WHAT YOU WILL DO: Could you please repeat the entries below word for word, with the images left out?

MATERIAL PROVIDED:
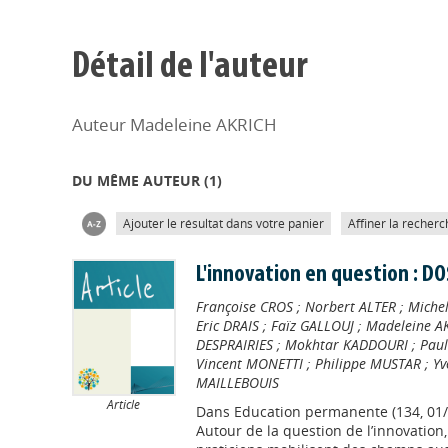
Détail de l'auteur
Auteur Madeleine AKRICH
DU MÊME AUTEUR (
1
)
Ajouter le résultat dans votre panier
Affiner la recherc
L'innovation en question : D
Françoise CROS
;
Norbert ALTER
;
Miche
Eric DRAIS
;
Faïz GALLOUJ
;
Madeleine A
DESPRAIRIES
;
Mokhtar KADDOURI
;
Pau
Vincent MONETTI
;
Philippe MUSTAR
;
Yv
MAILLEBOUIS
Article
Dans
Education permanente (134, 01/
Autour de la question de l’innovation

ANSWER AREA:
Détail de l'auteur
Auteur Madeleine AKRICH
DU MÊME AUTEUR (
1
)
Ajouter le résultat dans votre panier
Affiner la recherc
L'innovation en question : D
Françoise CROS
;
Norbert ALTER
;
Miche
Eric DRAIS
;
Faïz GALLOUJ
;
Madeleine A
DESPRAIRIES
;
Mokhtar KADDOURI
;
Pau
Vincent MONETTI
;
Philippe MUSTAR
;
Yv
MAILLEBOUIS
Article
Dans
Education permanente (134, 01/
Autour de la question de l’innovation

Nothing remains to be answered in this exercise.